§ **YOUR INSTRUCTIONS**
Would you return the data below exactly as it stands, with every picture left out?

§ **RECORDS SUPPLIED**

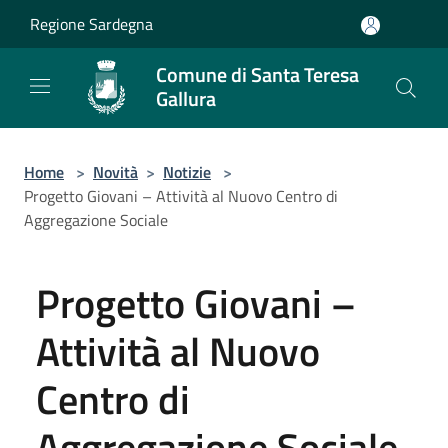
Salta al contenuto principale
Regione Sardegna
Comune di Santa Teresa
Gallura
Home
>
Novità
>
Notizie
>
Progetto Giovani – Attività al Nuovo Centro di
Aggregazione Sociale
Progetto Giovani –
Attività al Nuovo
Centro di
Aggregazione Sociale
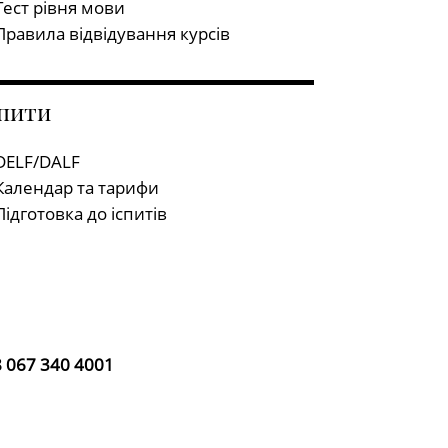
Тест рівня мови
Правила відвідування курсів
спити
DELF/DALF
Календар та тарифи
Підготовка до іспитів
 067 340 4001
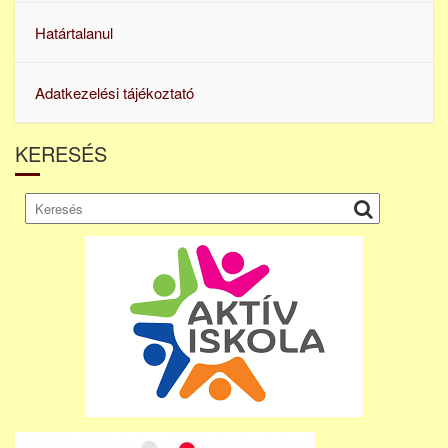
Határtalanul
Adatkezelési tájékoztató
KERESÉS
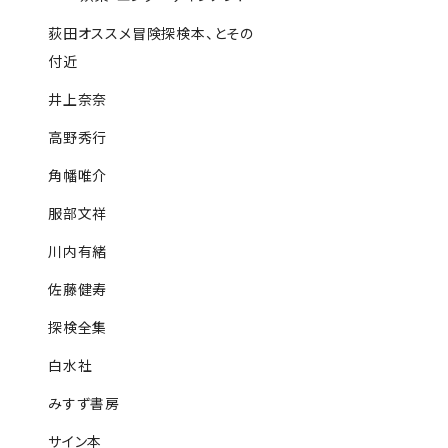
荻田オススメ冒険探検本、とその
付近
井上奈奈
高野秀行
角幡唯介
服部文祥
川内有緒
佐藤健寿
探検全集
白水社
みすず書房
サイン本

§ **RESULT OF THIS TASK**
Salta al contenuto principale
Regione Sardegna
Comune di Santa Teresa
Gallura
Home
>
Novità
>
Notizie
>
Progetto Giovani – Attività al Nuovo Centro di
Aggregazione Sociale
Progetto Giovani –
Attività al Nuovo
Centro di
Aggregazione Sociale
Тест рівня мови
Правила відвідування курсів
спити
DELF/DALF
Календар та тарифи
Підготовка до іспитів
 067 340 4001
Határtalanul
Adatkezelési tájékoztató
KERESÉS
荻田オススメ冒険探検本、とその
付近
井上奈奈
高野秀行
角幡唯介
服部文祥
川内有緒
佐藤健寿
探検全集
白水社
みすず書房
サイン本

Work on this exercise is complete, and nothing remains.